### [The task]
Show every line from the entries that follow which holds the word "Glaucoma".

### [The records]
▬▬▬▬▬▬
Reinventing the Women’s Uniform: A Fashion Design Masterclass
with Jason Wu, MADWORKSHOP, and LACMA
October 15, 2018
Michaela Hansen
▬▬▬▬▬▬
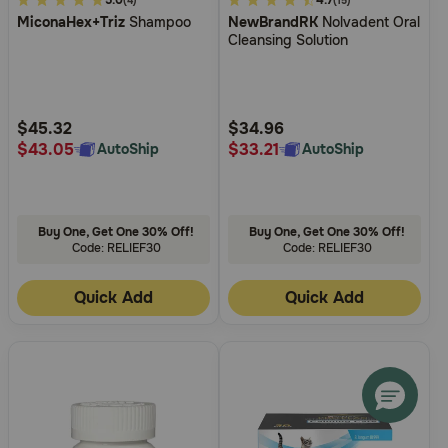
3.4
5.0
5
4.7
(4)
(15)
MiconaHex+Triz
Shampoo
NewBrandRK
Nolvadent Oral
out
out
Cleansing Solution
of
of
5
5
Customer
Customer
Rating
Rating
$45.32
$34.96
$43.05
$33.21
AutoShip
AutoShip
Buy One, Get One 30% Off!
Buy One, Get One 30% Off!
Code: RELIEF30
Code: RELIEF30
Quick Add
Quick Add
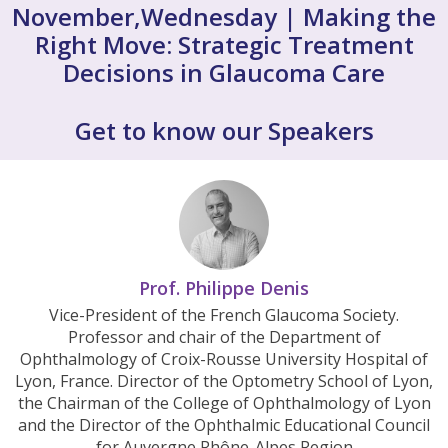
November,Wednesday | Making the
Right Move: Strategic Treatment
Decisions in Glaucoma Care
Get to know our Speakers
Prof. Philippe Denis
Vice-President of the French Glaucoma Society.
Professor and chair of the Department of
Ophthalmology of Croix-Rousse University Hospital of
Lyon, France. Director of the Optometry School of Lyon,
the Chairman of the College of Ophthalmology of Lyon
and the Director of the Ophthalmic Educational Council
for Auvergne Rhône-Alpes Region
▬▬▬▬▬▬
### [Solution]
Decisions in Glaucoma Care
Vice-President of the French Glaucoma Society.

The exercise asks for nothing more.